In this problem, you should not transform the data with precomp, then put it into train function. Train function works, but you cannot predict the data with the model coming out of this process. Please put the data untransformed, then transform it by using built in option in the Train function.
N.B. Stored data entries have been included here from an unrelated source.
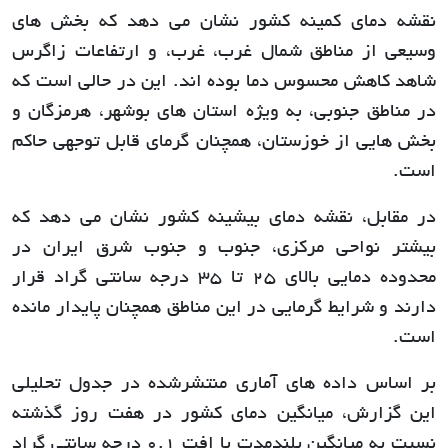
نقشه دمای کمینه کشور نشان می دهد که بخش های
وسیعی از مناطق شمال غرب، غرب، و ارتفاعات زاگرس
شاهد کاهش محسوس دما بوده اند. این در حالی است که
در مناطق جنوبی، به ویژه استان های بوشهر، هرمزگان و
بخش هایی از خوزستان، همچنان گرمای قابل توجهی حاکم
است.
در مقابل، نقشه دمای بیشینه کشور نشان می دهد که
بیشتر نواحی مرکزی، جنوب و جنوب شرق ایران در
محدوده دمایی بالای 25 تا 35 درجه سانتی گراد قرار
دارند و شرایط گرمایی در این مناطق همچنان پایدار مانده
است.
بر اساس داده های آماری منتشرشده در جدول تحلیلی
این گزارش، میانگین دمای کشور در هفت روز گذشته
نسبت به میانگین بلندمدت با افت 0.1 درجه سانتی گراد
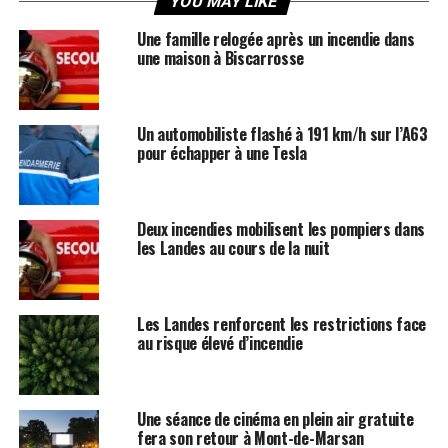
YOU MAY LIKE
Une famille relogée après un incendie dans
une maison à Biscarrosse
Un automobiliste flashé à 191 km/h sur l’A63
pour échapper à une Tesla
Deux incendies mobilisent les pompiers dans
les Landes au cours de la nuit
Les Landes renforcent les restrictions face
au risque élevé d’incendie
Une séance de cinéma en plein air gratuite
fera son retour à Mont-de-Marsan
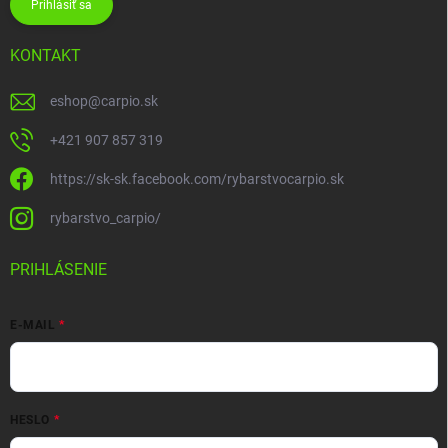
Prihlásiť sa
KONTAKT
eshop
@
carpio.sk
+421 907 857 319
https://sk-sk.facebook.com/rybarstvocarpio.sk
rybarstvo_carpio/
PRIHLÁSENIE
E-MAIL
HESLO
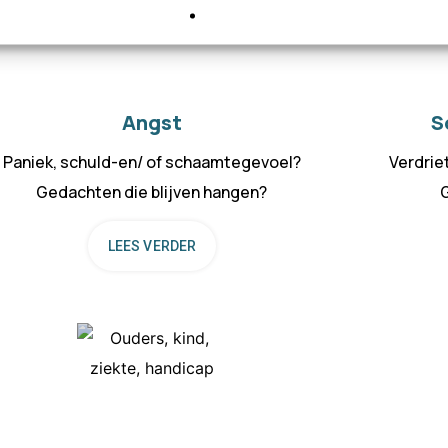
Angst
S
Paniek, schuld-en/ of schaamtegevoel?
Verdrie
Gedachten die blijven hangen?
G
LEES VERDER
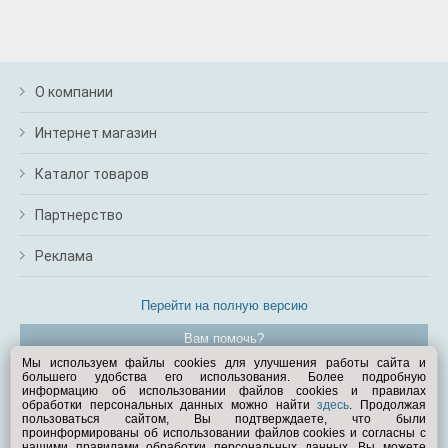
О компании
Интернет магазин
Каталог товаров
Партнерство
Реклама
Перейти на полную версию
Вам помочь?
Мы используем файлы cookies для улучшения работы сайта и
большего удобства его использования. Более подробную
© Exist.ru 1998—2026
информацию об использовании файлов cookies и правилах
обработки персональных данных можно найти
здесь
. Продолжая
пользоваться сайтом, Вы подтверждаете, что были
проинформированы об использовании файлов cookies и согласны с
нашими правилами обработки персональных данных. Вы можете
Let’s see what it means.

IL <- grep("^IL", names(training))
train.IL <- training[,IL];train.IL$diagnosis <- training$diagnosis
tr.train.IL <- train(diagnosis~., data = train.IL, method = "glm")
ctrl <- trainControl(preProcOptions = list(thresh = 0.8)) ## Built-in option
tr.pca.train.IL <- train(diagnosis~., data = train.IL, trControl = ctrl, preProc = c("center","scale","pca"), method = "glm" ) ## Transfrom the data to PCA with preProc option

pred.train.IL <- predict(tr.train.IL, testing)
pred.pca.train.IL <- predict(tr.pca.train.IL, testing)

Let’s see the result with confusion matrix.

confusionMatrix(pred.train.IL, testing$diagnosis)

## Confusion Matrix and Statistics
## 
##           Reference
## Prediction Impaired Control
##   Impaired        2       9
##   Control        20      51
##                                          
##                Accuracy : 0.6463         
##                  95% CI : (0.533, 0.7488)
##     No Information Rate : 0.7317         
##     P-Value [Acc > NIR] : 0.96637        
##                                          
##                   Kappa : -0.0702        
##  Mcnemar's Test P-Value : 0.06332        
##                                          
##             Sensitivity : 0.09091        
##             Specificity : 0.85000        
##          Pos Pred Value : 0.18182        
##          Neg Pred Value : 0.71831        
##              Prevalence : 0.26829        
##          Detection Rate : 0.02439        
##    Detection Prevalence : 0.13415        
##       Balanced Accuracy : 0.47045        
##                                          
##        'Positive' Class : Impaired       
## 

confusionMatrix(pred.pca.train.IL, testing$diagnosis)

## Confusion Matrix and Statistics
## 
##           Reference
## Prediction Impaired Control
##   Impaired        3       4
##   Control        19      56
##                                           
##                Accuracy : 0.7195          
##                  95% CI : (0.6094, 0.8132)
##     No Information Rate : 0.7317          
##     P-Value [Acc > NIR] : 0.651780        
##                                           
##                   Kappa : 0.0889          
##  Mcnemar's Test P-Value : 0.003509        
##                                           
##             Sensitivity : 0.13636         
##             Specificity : 0.93333         
##          Pos Pred Value : 0.42857         
##          Neg Pred Value : 0.74667         
##              Prevalence : 0.26829         
##          Detection Rate : 0.03659         
##    Detection Prevalence : 0.08537         
##       Balanced Accuracy : 0.53485         
##                                           
##        'Positive' Class : Impaired        
## 

Well… the answer is… you can check. right?